Yes, you can use syms. However, you do NOT want to compute a huge power using syms directly, and THEN compute a modulus. Just computing some immense number may be too large to work with. For example, what is this result?

mod(1234567890987654321^232434352546463,453364647421)

Just computing the number 1234567890987654321^232434352546463 is impossible as a double. And even as a sym, that number will be truly immense. Something like

log10(1234567890987654321)*232434352546463
ans = 4.2051e+15

So roughly 4e15 decimal digits. You can't do it by computing that number even as a sym.

Can you do it using a simple loop, in a simple powermod form? Even there, you need to be careful, as the direct loop will require 232434352546463 iterations. And you cannot even store the integer 1234567890987654321 as a true integer in double precision form.

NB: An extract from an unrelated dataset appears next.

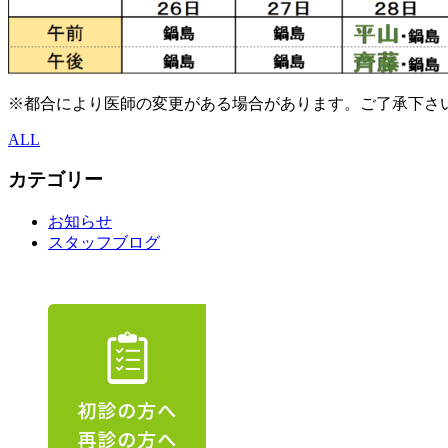
※都合により医師の変更がある場合があります。ご了承下さ
ALL
カテゴリー
お知らせ
スタッフブログ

So, really, the sym powermod tool is a hugely valuable tool. Or you can use my VPIJ toolbox (my successor to my own VPI tools.). Or you could use the Java.Math.BigInteger tools (on which I buit VPIJ.)

A useful trick, IF you did want to build your own powermod, is to compute the binary expansin of the exponent. That is, if we recognize that in binary form, that exponent is...

dec2bin(uint64(232434352546463))
ans = '110100110110010111010111000001000110001010011111'

Now by repeated squaring of the base (and then taking the mod), we can compute the powermod in no more than a few dozen multiplies and modulus operations. See that wherever we find a 1 in that expansion, it corresponds to a term we want to use. Not difficult to write.